Past exhibitions
That Dreams of Awakening
The Local Museum exhibition may well give the impression that it is missing the Work. There are a number of dusty sculptural plinths, but no statues standing on them. There are sketches of sculptures, objects and interventions that, for various reasons, did not come into being, or came into being only to turn out differently than the artist intended due to a confluence of circumstances. There is a small archive of xeroxes and photographic reproductions of sculptures by other artists, which Dominik Lang has freely arranged according to formal similarities. And there is a work-in-progress clay portrait, which the gallerist has to moisten regularly to prevent it from drying out and falling to pieces.
The feeling of absence is not unfounded. Yet there is also what is effectively missing from the exhibition. In order to make the previous two sentences mean something, let us begin with a reference to a film still. Let us imagine that a cameraman is filming an actor performing a certain activity. The actor is not necessarily active. Let's imagine, for example, that he is sitting in a chair and calmly flipping through a book on art, and let's go back to the cameraman. So the camera is on the actor leafing through the book. At some point, however, he changes the focal length of the lens and refocuses on the background. The reader turns into an indistinct blob and the contours of the background emerge. And suddenly we see where he has been sitting in the printer between the machines, leafing through the book he has just printed.
Similar to the cameraman who took us from the central motif to the background, Lang followed a similar approach when he created Local Museum. But the figure dissolving into a blur was the Work and the background was that which conditions the Work. Dominik Lang's work is contextual. He is particularly concerned with the conditions in which a work of art occurs (or can occur). He is interested in the objective conditions in art museums and galleries (features of exhibition spaces, craft workshops, curatorial workplaces, depositories, warehouses, etc.) as well as the conditions in private workrooms and warehouses, which are studios, sketchbooks or portfolios, and, in a marginal sense, ideas, patterns and external influences. The local museum is a descent primarily into this private sphere where the Work takes shape.

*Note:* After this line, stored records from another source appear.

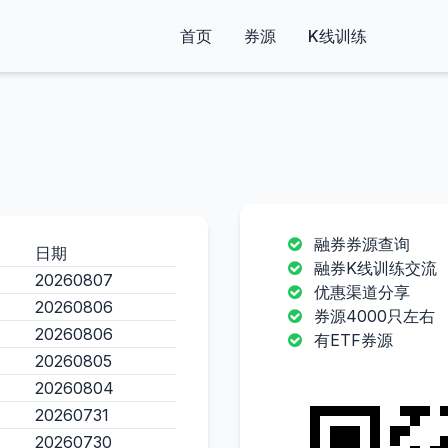
首页
券源
K线训练
融券券源查询
日期
融券K线训练交流
20260807
优惠渠道分享
20260806
券源4000只左右
20260806
有ETF券源
20260805
20260804
20260731
20260730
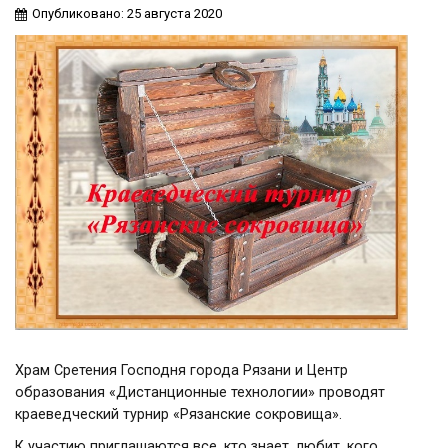
Опубликовано: 25 августа 2020
Храм Сретения Господня города Рязани и Центр
образования «Дистанционные технологии» проводят
краеведческий турнир «Рязанские сокровища».
К участию приглашаются все, кто знает, любит, кого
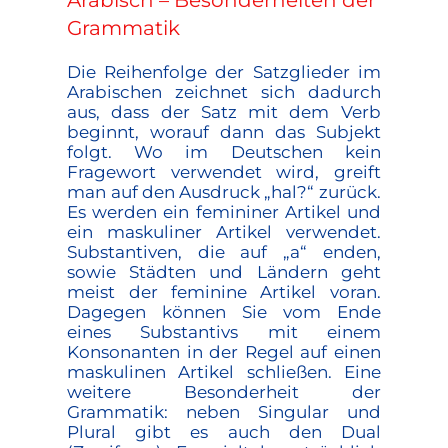
Arabisch – Besonderheiten der
Grammatik
Die Reihenfolge der Satzglieder im
Arabischen zeichnet sich dadurch
aus, dass der Satz mit dem Verb
beginnt, worauf dann das Subjekt
folgt. Wo im Deutschen kein
Fragewort verwendet wird, greift
man auf den Ausdruck „hal?“ zurück.
Es werden ein femininer Artikel und
ein maskuliner Artikel verwendet.
Substantiven, die auf „a“ enden,
sowie Städten und Ländern geht
meist der feminine Artikel voran.
Dagegen können Sie vom Ende
eines Substantivs mit einem
Konsonanten in der Regel auf einen
maskulinen Artikel schließen. Eine
weitere Besonderheit der
Grammatik: neben Singular und
Plural gibt es auch den Dual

How, then, to perceive the meeting of dirty, disheveled plinths with collages of reproductions of works by modernist sculptors and a "portfolio of failures"? If I have compared them to the background, then it is only obvious that Lang here attaches more importance to the background than to the central stain. Using his own example, he presents (and I emphasize this word because he is programmatically exploring how to "show something, show another person" by visual means) the artwork as a kind of point to which countless other images, information, events are attached... Lang is one of those artists who constantly rearrange things. This implicit volatility is part of the method of cuts that guides the huge mass of information in his exhibitions. They are also not definitive; rather, one could say that they tend towards something. In many cases, not only at the Local Museum, this inclination (and for us a message about what the stain might be) is Lang's deep need to be with sculpture.
I have introduced the expression of background into the text by means of a camera focus. It resonates a kind of backwards, spatial deployment of one thing behind another, so there was a logic to the simile based on the representation of three-dimensional space in the two-dimensional medium of film. However, since Dominik Lang's many vectors of his work tend towards the sculptural medium, it might be appropriate to replace it with an expression of the surroundings, at least at the end. Our stain is wrapped nicely on all sides.